Je me suis regardée de nouveau, j’avais toujours le même œil droit. Mais j’avais l’œil gauche au beurre noir, le pire que j’aie jamais vu.

Peu convaincante, mon amie Emily m’a dit : « Vraiment, il n’est pas si moche. »

J’ai tourné mon œil valide vers elle et ai remis le paquet de glace sur l’autre.

À peine cinq minutes plus tôt, mon œil gauche avait reçu un grand coup de coude accidentel mais bien placé de mon amie Janna. J’ai immédiatement porté les mains à mon visage, en essayant de ne pas tomber. Janna m’a fait des excuses. J’entendais, autour de moi, mes amis qui me demandaient si j’allais bien.

Malgré ma douleur, je ne comprenais pas ce qui s’était réellement passé jusqu’à ce que j’ôte les mains de mon visage et que j’entende tout le monde dans la salle retenir son souffle.

« Qu’est-ce qu’il y a ? » ai-je demandé. Personne n’a répondu.

J’ai couru vers le miroir. Quelques secondes après le choc, le tour de mon œil avait enflé de quatre fois sa taille normale. La tuméfaction s’était emplie de sang rouge vif.

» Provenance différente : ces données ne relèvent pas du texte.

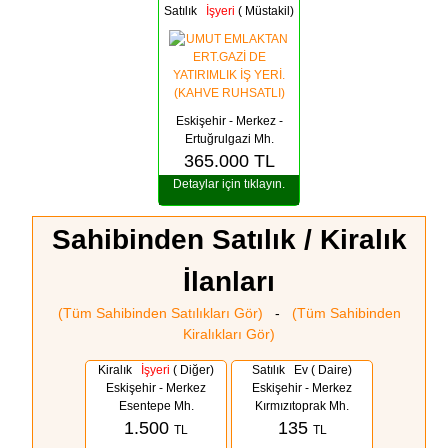
Satılık
İşyeri
( Müstakil)
Eskişehir - Merkez -
Ertuğrulgazi Mh.
365.000
TL
Detaylar için tıklayın.
Sahibinden Satılık / Kiralık
İlanları
(Tüm Sahibinden Satılıkları Gör)
-
(Tüm Sahibinden
Kiralıkları Gör)
Kiralık
İşyeri
( Diğer)
Satılık Ev ( Daire)
Eskişehir - Merkez
Eskişehir - Merkez
Esentepe Mh.
Kırmızıtoprak Mh.
1.500
135
TL
TL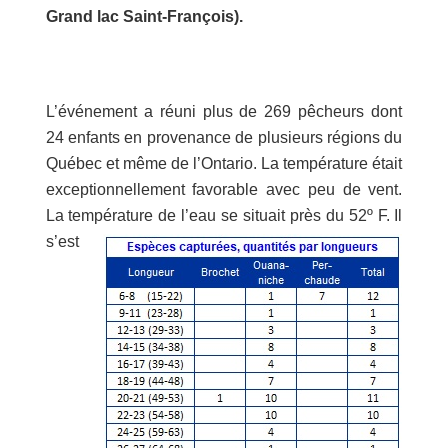
Grand lac Saint-François).
L’événement a réuni plus de 269 pêcheurs dont
24 enfants en provenance de plusieurs régions du
Québec et même de l’Ontario. La température était
exceptionnellement favorable avec peu de vent.
La température de l’eau se situait près du 52º F.
Il
s’est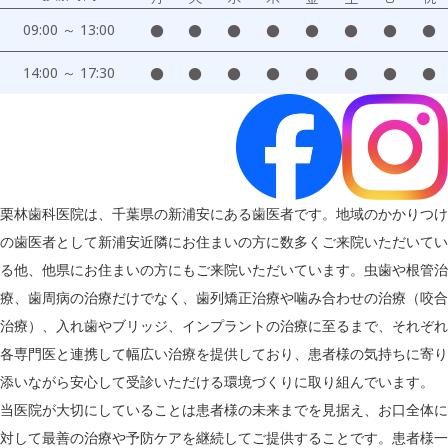
09:00 ～ 13:00
●
●
●
●
●
●
●
●
14:00 ～ 17:30
●
●
●
●
●
●
●
●
栗林歯科医院は、千葉県の新浦安にある歯医者です。地域のかかりつけ
の歯医者として新浦安近隣にお住まいの方に数多くご来院いただいてい
る他、他県にお住まいの方にもご来院いただいています。虫歯や根管治
療、歯周病の治療だけでなく、歯列矯正治療や噛み合わせの治療（咬合
治療）、入れ歯やブリッジ、インプラントの治療に至るまで、それぞれ
各専門医と連携して幅広い治療を提供しており、患者様の気持ちに寄り
添いながら安心して受診いただける環境づくりに取り組んでいます。
当医院が大切にしていることは患者様の未来までを見据え、お口全体に
対して最善の治療や予防ケアを継続してご提供することです。患者様一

« Je ne vais pas oser sortir », ai-je dit en prenant un paquet de glaçons de la main de Janna. Elle s’est mordu les lèvres et s’est répandue en excuses. J’ai appliqué la glace fermement contre mon œil, en espérant que la contusion aurait disparu le lendemain matin.

Malheureusement, le lendemain matin elle avait effectivement désenflé en partie et la rougeur avait disparu, mais la tuméfaction avait pris une teinte rose foncé. J’étais laide et je me sentais plus laide encore.

J‘ai essayé de me maquiller l’œil mais cela donnait une couleur violacée à la contusion. Et rien ne pouvait cacher le gonflement. J’ai fini par mettre un chapeau que j’ai rabattu tellement que je voyais à peine sous le bord.

Ce jour-là, à l’école, j’ai eu l’impression que tout le monde avait les yeux fixés sur moi. Je refusais de regarder les gens dans les yeux. Pendant des jours, je n’arrivais pas à penser à autre chose malgré les tentatives de mes amies pour me remonter le moral.

Le dimanche, j’étais grognon parce que je ne pouvais pas porter mon chapeau à l’église. Mais tout a changé au cours d’une leçon de l’École du Dimanche.

L’instructeur a dit, en parlant de l’expiation et de la valeur individuelle : « Priez de manière à vous voir comme le Seigneur vous voit. »

J’ai touché ma contusion en me disant intérieurement : « Il me voit comme une fille avec un œil au beurre noir laid. » Alors, arrêtant de m’apitoyer sur moi-même, j’ai changé de façon de voir et je me suis demandé : « Comment notre Père céleste me voit-il ? »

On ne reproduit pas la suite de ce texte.